KARALAMA- 6 Mayıs 2021 / 1.Karalama
1000 yıl yaşamak ister miydin? Bin yıl! Oysa bu zamana kaç kuşak sığdırıyoruz biz. Yaşamak ister miydim? Öyle ya da böyle tercih etmediğimiz halde bu dünyaya gelmiş bir insan olarak yine herhangi bir dünyaya gelseydik yaşayacaktık/yaşayacaktım. Öyleyse bunu en başından itiraz etmeden kabul etmeliyim. Yaşamak isterdim. İyi de nasıl bir yerde yaşayacaktım? Bu dünyayı deneyimlemiş bir insan olarak, diğer dünya hakkında düşünürken bu dünyadan yola çıkacaktım. Olmasını istediklerim ve olmasını istemediklerim. Tüm bu olmalar da distopyadan fantastiğe kadar uzanır. Gerçek dünyanın dışında kalanlar da fantastik distopik diğer dünyaya olabilecekmiş gibi eklemlenir. Kısaca… Yaşam ne? Zaman da neyin nesi? Yaşamdan önce zaman mı gelir?

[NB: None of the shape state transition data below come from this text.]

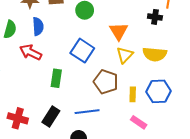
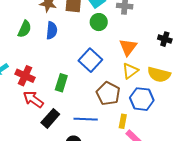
red arrow: (31, 52) -> (33, 99), moved
blue hexagon: (159, 91) -> (142, 99), moved
yellow rectangle: (133, 94) -> (123, 121), moved
red cross: (18, 118) -> (25, 76), moved

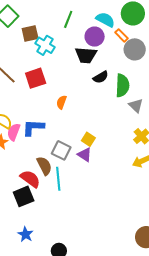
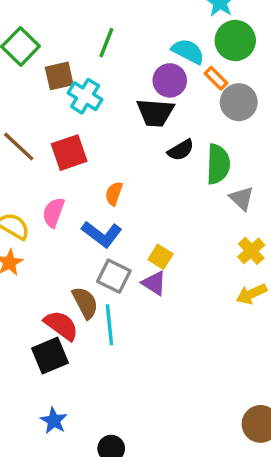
green line: (68, 19) -> (106, 43), moved
blue L-shape: (33, 127) -> (102, 234), moved, turned -145
pink semicircle: (14, 132) -> (53, 212), moved

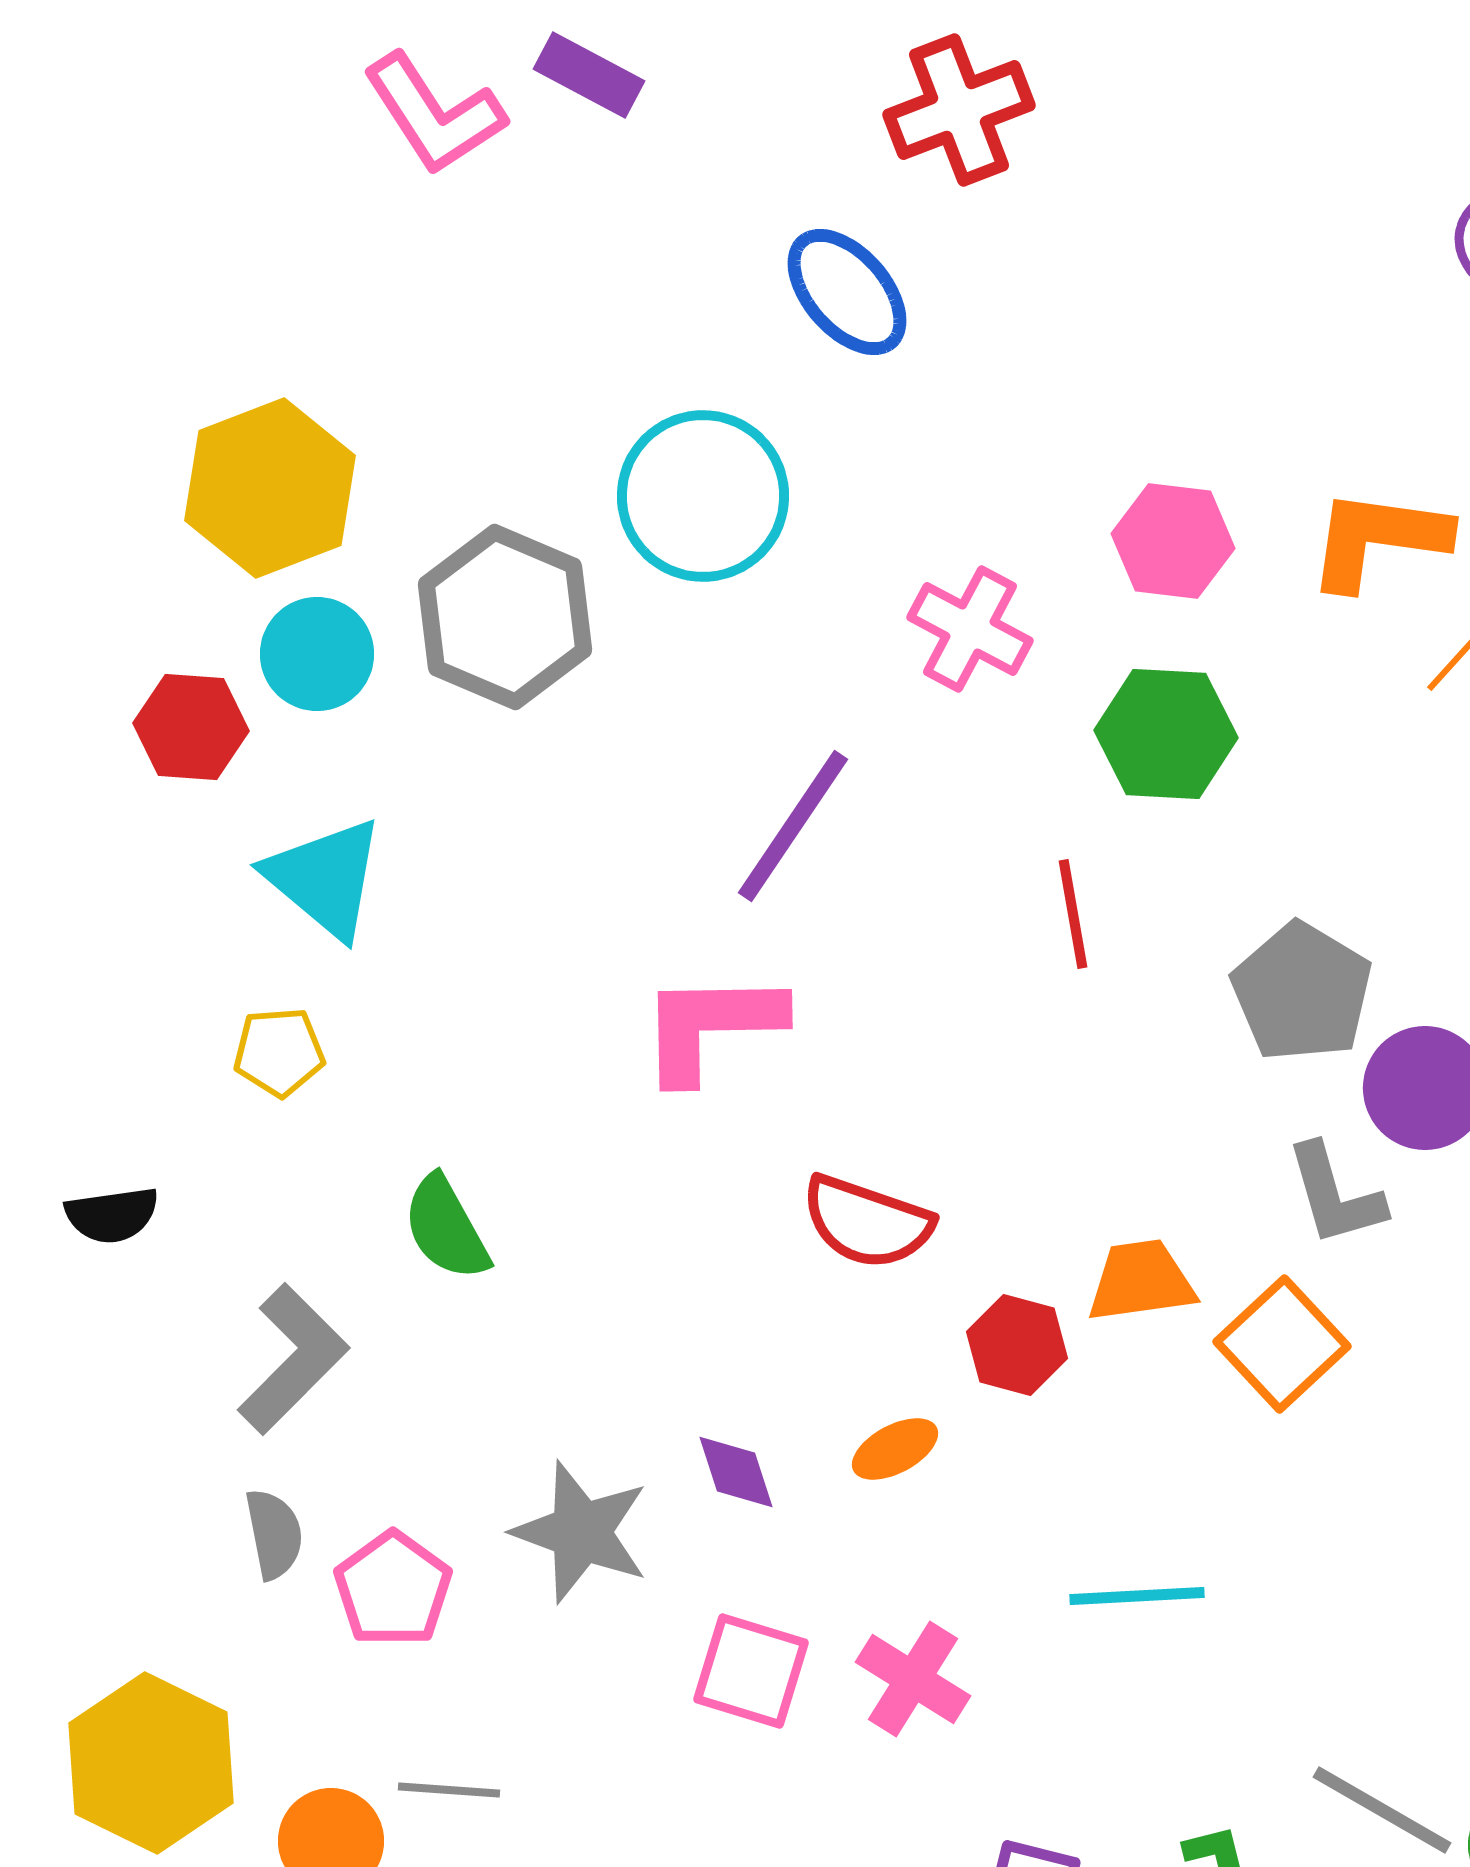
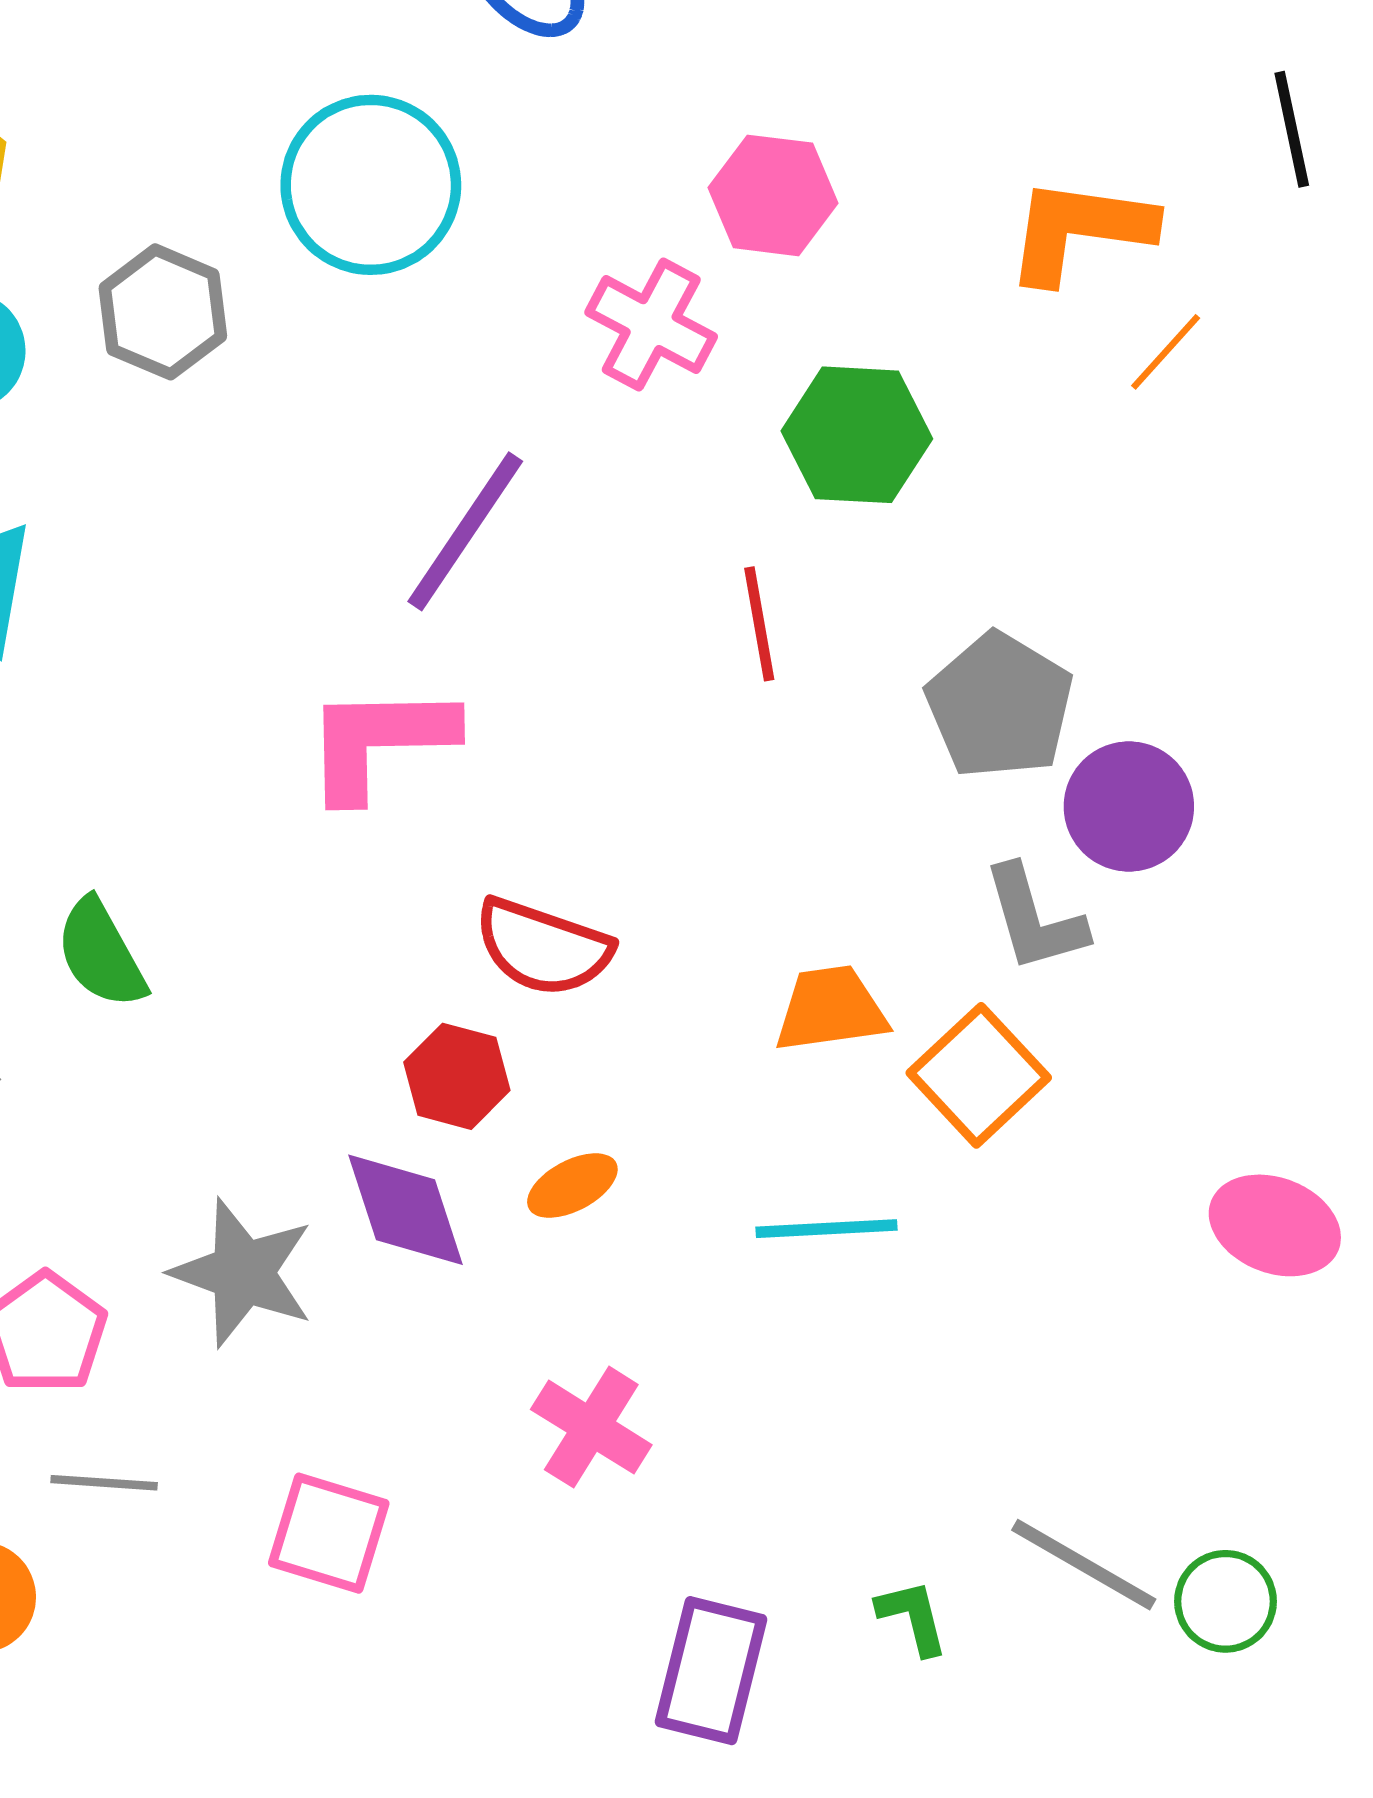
pink hexagon: (1173, 541) -> (773, 195), moved
gray hexagon: (505, 617) -> (163, 312), size x0.7
red hexagon: (1017, 1345) -> (457, 1076), moved
purple diamond: (736, 1472) -> (405, 1210), size x1.5
cyan line: (1137, 1596) -> (826, 1229), moved
pink square: (751, 1671) -> (329, 1533), moved
gray line: (449, 1790) -> (104, 1483), moved

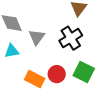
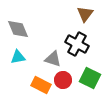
gray triangle: (37, 37) -> (53, 59), moved, turned -48
black cross: (71, 38) -> (77, 44), turned -30

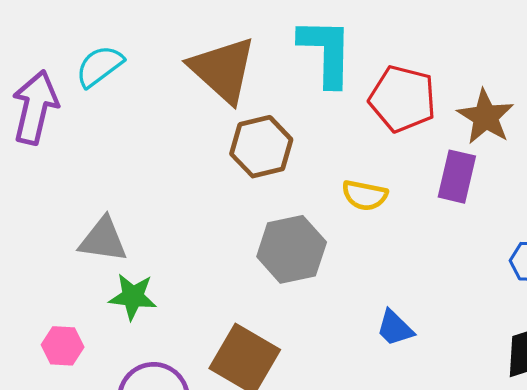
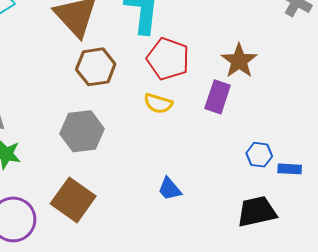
red pentagon: (403, 99) -> (168, 59), moved
gray hexagon: (292, 249) -> (82, 131), moved

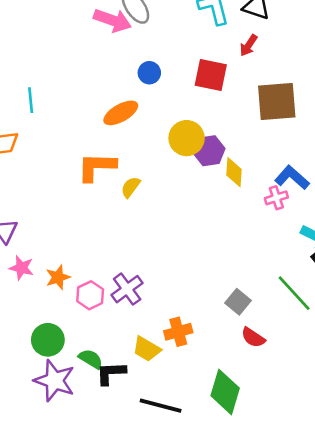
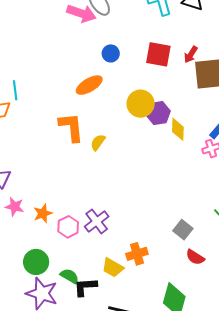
red arrow: (249, 45) -> (191, 55), moved
cyan line: (31, 100) -> (15, 90), moved
orange L-shape: (97, 167) -> (71, 127), turned 84

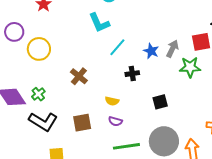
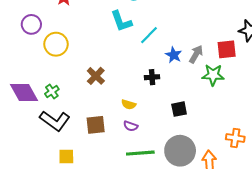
cyan line: (117, 47) -> (149, 35), moved

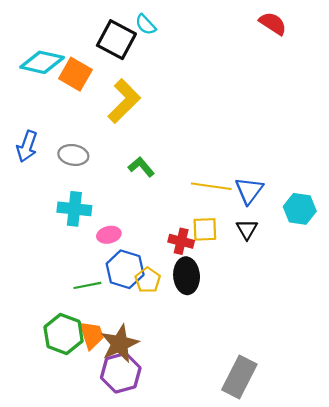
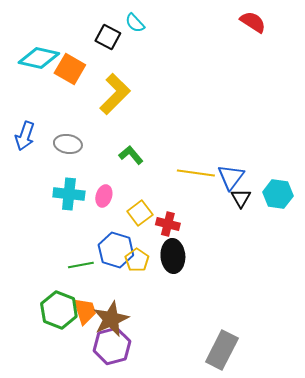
black square: (116, 40) -> (108, 37), size x0.7
yellow square: (205, 229) -> (140, 213), moved, turned -35
black triangle: (247, 229) -> (241, 198), moved
pink ellipse: (109, 235) -> (104, 196), moved, turned -60

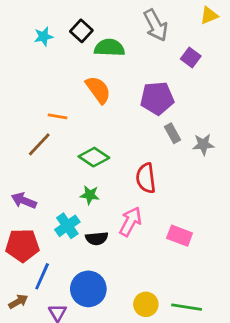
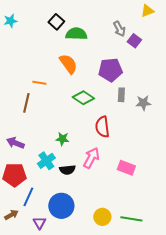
gray arrow: (156, 25) -> (119, 29), moved, size x0.7
cyan star: (43, 36) -> (10, 21), moved
gray rectangle: (172, 133) -> (121, 95), turned 32
brown line: (39, 144) -> (26, 103), turned -30
green diamond: (94, 157) -> (83, 98), moved

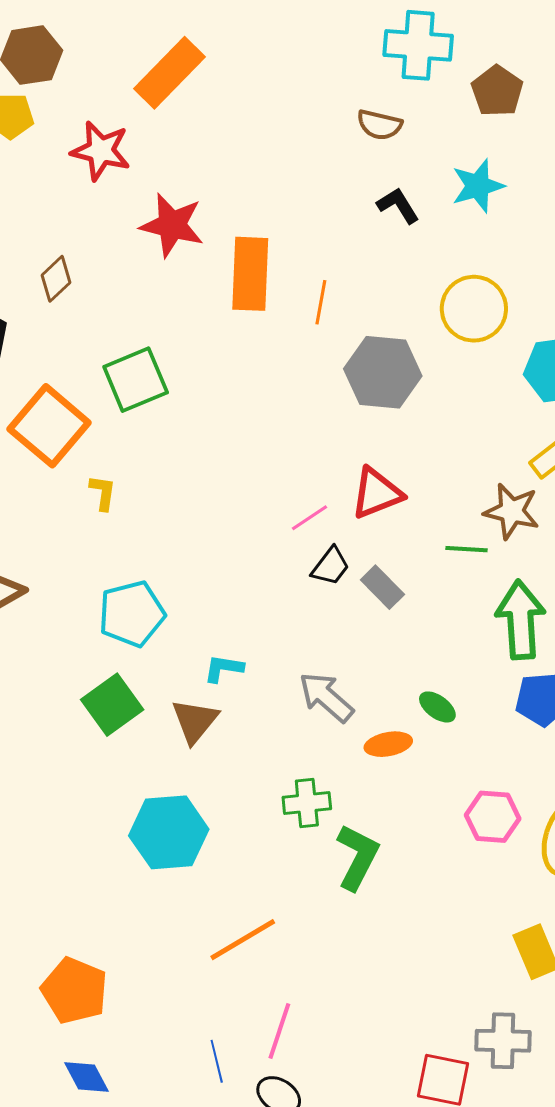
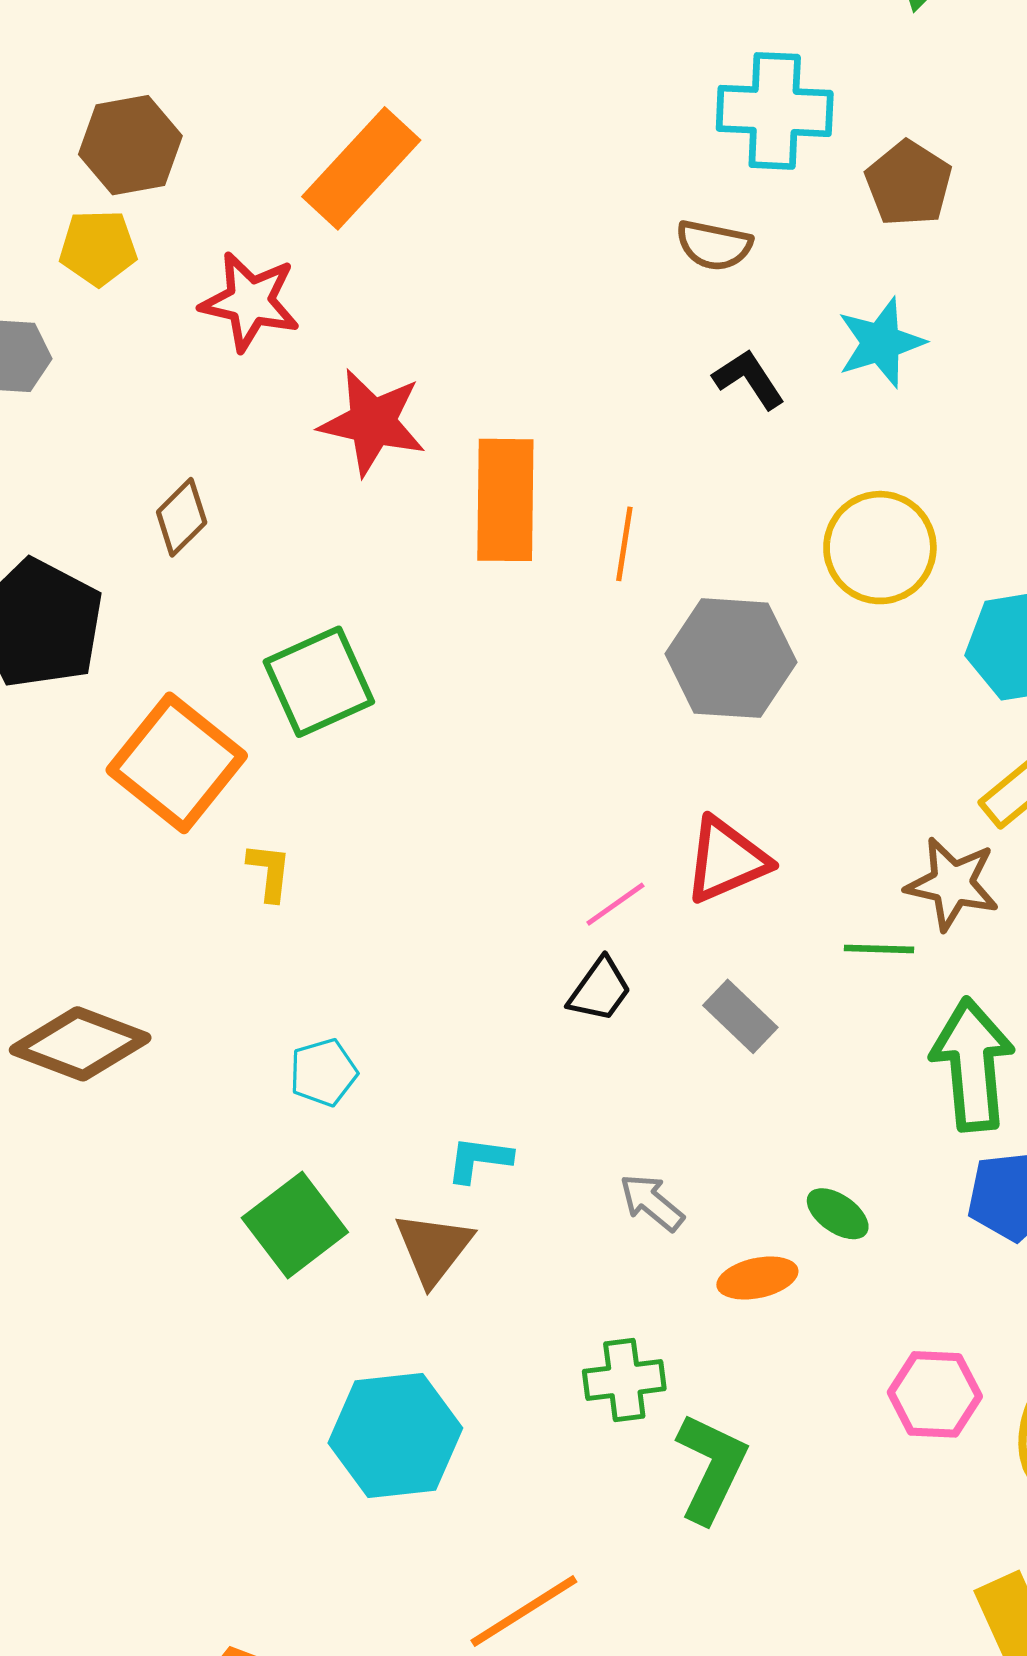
black trapezoid: (331, 566) -> (600, 990), moved
cyan pentagon: (132, 614) -> (323, 1072), size x0.6
gray arrow: (326, 697) -> (652, 1202), size x0.7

1000 yıl yaşayacağım dünya, bu dünyaya benzemeyecek diyemem. Tahayyül edebildiğim benzer bir yaşam. Tüm tahayyüllerimde deneyimlediklerim dışında okuduklarım, izlediklerim de yer almakta. Aslında deneyimlediğim de ne ki beni saran bu dünyada yaşananlara bakıldığında. Yazılanlarla da başka dünyalar tahayyül edilmeye çalışılmış ama bir ayakları bilim gibi sımsıkı bu dünyada yere basmakta. Benim yaşadıklarımı belirleyen de içinde bulunduğum dünyanın bir köşesi olan kentin kasabasında yaşananlar. Benim dışımda şekillenen dünyaya… Yeni dünyayı ben şekillendirebilir miyim? Bunu yapabilmek için dünya hakkında ne biliyorum? Biliyor muyum? Bildiğim nedir? Bilmediğimi düşündüğüm şey nedir? Bilmek istediğim nedir? Yaşamak nefes almaktır. Balıklar da suyun içinde nefes alırlar. Yaşamak kim olduğunu bilmektir belki de. Ben kimim? Bin yıl bu benle sıkılmadan yaşamak isteyecek miyim? Nüfus cüzdanım yine olacak mı? Kimlik numaram, seri no, hane no, kütük no… Ben kimlik cüzdanında belirtildiği gibi 00JZ 123498’yim. Belki de ülkenin 71392045916. kişisiyim. Adım Nermin. Ana adı baba adı…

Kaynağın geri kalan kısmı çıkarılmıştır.